What could possibly be more welcome in a log cabin than a log ashtray!? Justin dropped one of his great rustic cedar log ashtrays on me this morning along with three excellent cigars. What a great BOTL! This one has a really interesting shape and a nice wide place to set your cigar. I think Justin is on to something here! This could be a great cottage industry for him.

Thanks Justin!

JR


----------



## happy1 (Jun 29, 2007)

Great tray,I love your booze cabinet


----------



## DOZER (Sep 30, 2007)

Thats cool!!!


----------



## tx_tuff (Jun 16, 2007)

Now that my freind looks like a smoking room!!! You have a lot of freinds to great you when you walk in the door every day  And the ashtray fits perfect in there!


----------



## Ceedee (Jun 2, 2006)

I think you're right John, Justin is on to something! Brilliant ashtray that fits PERFECTLY in your cabin! Just so sweet 

CD


----------



## big04deuce (May 16, 2008)

Awesome looking tray there!!!


----------



## eggwhites (Apr 20, 2008)

Sweet tray and tasty smoke.
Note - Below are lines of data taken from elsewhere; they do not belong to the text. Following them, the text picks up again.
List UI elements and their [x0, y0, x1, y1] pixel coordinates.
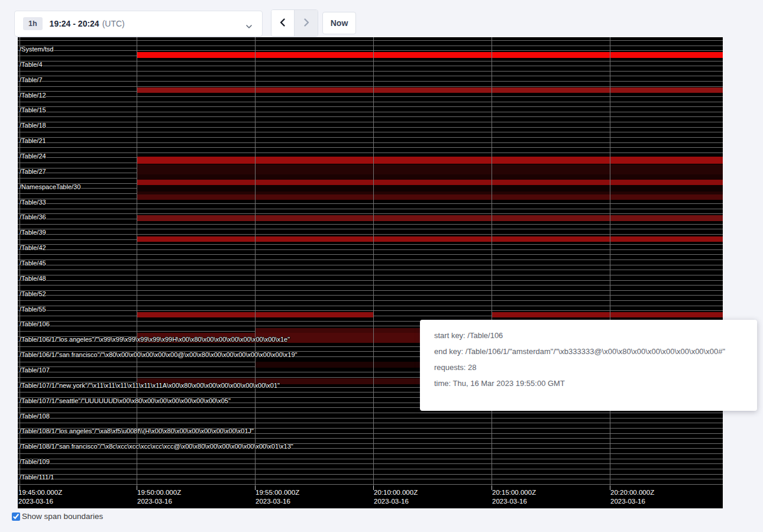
vertical-gridline [137, 37, 137, 486]
vertical-gridline [492, 37, 492, 486]
prev-time-button[interactable] [271, 10, 295, 36]
axis-tick-label: 19:55:00.000Z2023-03-16 [256, 488, 299, 506]
axis-tick-label: 20:10:00.000Z2023-03-16 [374, 488, 418, 506]
row-label: /System/tsd [20, 46, 53, 53]
row-label: /Table/12 [20, 92, 46, 99]
tooltip-line: start key: /Table/106 [434, 331, 757, 340]
vertical-gridline [255, 37, 256, 486]
row-label: /Table/109 [20, 458, 50, 465]
row-label: /Table/24 [20, 153, 46, 160]
row-label: /Table/36 [20, 213, 46, 220]
row-label: /Table/107/1/"seattle"/"UUUUUUD\x00\x80\… [20, 397, 231, 404]
row-label: /Table/106 [20, 320, 50, 327]
row-label: /Table/106/1/"los angeles"/"\x99\x99\x99… [20, 336, 290, 343]
row-label: /Table/18 [20, 122, 46, 129]
row-label: /Table/107 [20, 366, 50, 374]
heat-band[interactable] [137, 157, 723, 164]
time-range-badge: 1h [23, 17, 43, 30]
next-time-button[interactable] [295, 10, 318, 36]
row-label: /Table/108/1/"los angeles"/"\xa8\xf5\u00… [20, 427, 254, 434]
chevron-down-icon [245, 21, 253, 32]
row-label: /NamespaceTable/30 [20, 183, 80, 190]
time-range-select[interactable]: 1h 19:24 - 20:24 (UTC) [14, 11, 263, 37]
heat-band[interactable] [137, 236, 723, 242]
axis-tick-label: 20:15:00.000Z2023-03-16 [492, 488, 536, 506]
show-span-boundaries-checkbox[interactable] [12, 512, 20, 521]
heat-band[interactable] [137, 87, 723, 93]
heat-band[interactable] [137, 174, 723, 180]
heat-band[interactable] [492, 312, 723, 317]
row-label: /Table/108/1/"san francisco"/"\x8c\xcc\x… [20, 443, 293, 450]
heat-band[interactable] [137, 180, 723, 185]
row-label: /Table/107/1/"new york"/"\x11\x11\x11\x1… [20, 382, 280, 389]
row-label: /Table/4 [20, 61, 43, 68]
chevron-left-icon [279, 18, 287, 29]
span-tooltip: start key: /Table/106end key: /Table/106… [420, 320, 757, 411]
row-label: /Table/33 [20, 199, 46, 206]
heat-band[interactable] [137, 52, 723, 58]
heat-band[interactable] [137, 194, 723, 200]
time-nav-group [271, 9, 318, 37]
tooltip-line: requests: 28 [434, 363, 757, 372]
time-range-suffix: (UTC) [102, 19, 125, 28]
row-label: /Table/108 [20, 413, 50, 420]
vertical-gridline [610, 37, 610, 486]
chevron-right-icon [302, 18, 311, 29]
toolbar: 1h 19:24 - 20:24 (UTC) Now [0, 0, 763, 37]
row-label: /Table/39 [20, 229, 46, 236]
row-label: /Table/15 [20, 106, 46, 113]
vertical-gridline [373, 37, 374, 486]
row-label: /Table/48 [20, 275, 46, 282]
axis-tick-label: 20:20:00.000Z2023-03-16 [610, 488, 654, 506]
heat-band[interactable] [137, 185, 723, 192]
tooltip-line: end key: /Table/106/1/"amsterdam"/"\xb33… [434, 347, 757, 356]
footer-controls: Show span boundaries [12, 512, 103, 521]
row-label: /Table/21 [20, 137, 46, 144]
row-label: /Table/27 [20, 168, 46, 175]
key-visualizer-canvas[interactable]: /System/tsd/Table/4/Table/7/Table/12/Tab… [18, 37, 723, 508]
time-range-text: 19:24 - 20:24 [50, 19, 99, 28]
now-button[interactable]: Now [322, 12, 356, 34]
axis-tick-label: 19:45:00.000Z2023-03-16 [18, 488, 62, 506]
row-label: /Table/7 [20, 76, 43, 83]
row-label: /Table/42 [20, 244, 46, 251]
row-label: /Table/106/1/"san francisco"/"\x80\x00\x… [20, 351, 298, 358]
time-axis: 19:45:00.000Z2023-03-1619:50:00.000Z2023… [18, 486, 723, 508]
heatmap-rows-area: /System/tsd/Table/4/Table/7/Table/12/Tab… [18, 37, 723, 486]
row-label: /Table/55 [20, 306, 46, 313]
heat-band[interactable] [137, 215, 723, 221]
row-label: /Table/52 [20, 290, 46, 297]
row-label: /Table/45 [20, 259, 46, 267]
heat-band[interactable] [137, 164, 723, 174]
row-label: /Table/111/1 [20, 473, 54, 481]
tooltip-line: time: Thu, 16 Mar 2023 19:55:00 GMT [434, 379, 757, 388]
axis-tick-label: 19:50:00.000Z2023-03-16 [137, 488, 181, 506]
show-span-boundaries-label[interactable]: Show span boundaries [22, 512, 103, 521]
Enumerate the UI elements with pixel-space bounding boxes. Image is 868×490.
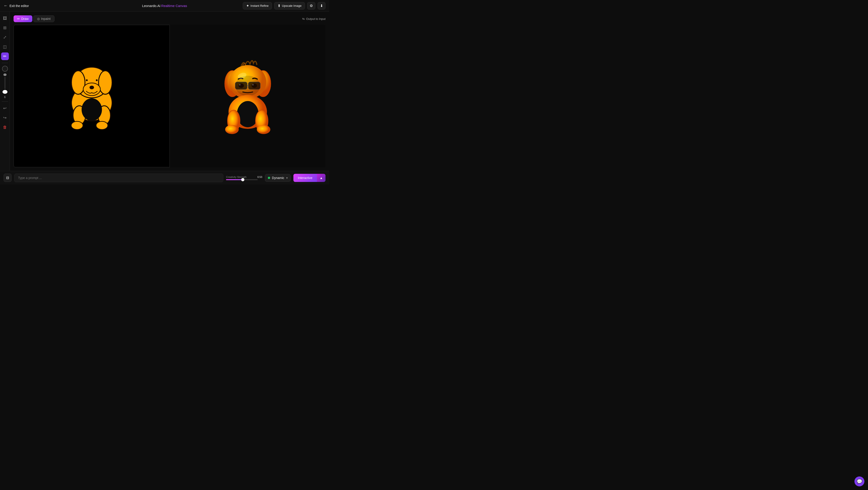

I love the 1495s.


----------



## azpostal (Jul 12, 2008)

Great looking ashtray and what a smoking room


----------



## hiway_86 (Jan 9, 2008)

Glad you like it!! That does fit well in your log cabin. Oh and just a quick correction, its made of mesquite wood.


----------



## mhlatke (Oct 13, 2007)

Very cool! It's a perfect fit in that room.


----------



## marquelcg (Jul 19, 2008)

great tray, dude nice liquor cabinet


----------



## Paint (Mar 1, 2008)

Nice looking log home John,is your garage finished yet?


----------



## jitzy (Jan 7, 2007)

that is really awesome and goes perfect in your cabin


----------



## jam (Dec 29, 2007)

Thats a nice ash tray for sure


----------



## sofaman (Jun 20, 2007)

Now thats the perfect addition to your home!!!


----------



## cboor001 (Aug 6, 2008)

Nice hit, great looking ashtray. Drink one for me... Lord knows I need it...lol


----------



## DBCcigar (Apr 24, 2008)

Very nice. Goes with the decor for sure.


----------



## mdj65 (Jun 22, 2008)

Great hit!


----------



## EKGOTSKILLZZ (Jun 17, 2008)

nice pics and ash tray


----------



## amateurke (Mar 28, 2008)

Wow!! That's a great "smokingroom" you have there John!! Can I book my vacation for next year?? :lol:


----------



## brightpaths (Jul 4, 2007)

Excellent, JR! Thanks for sharing the pictures with us.


----------



## Vic81 (Aug 2, 2008)

That is a good looking tray, nice cabinet to go with.......


----------



## LkyLindy (Feb 1, 2008)

Nice match up


----------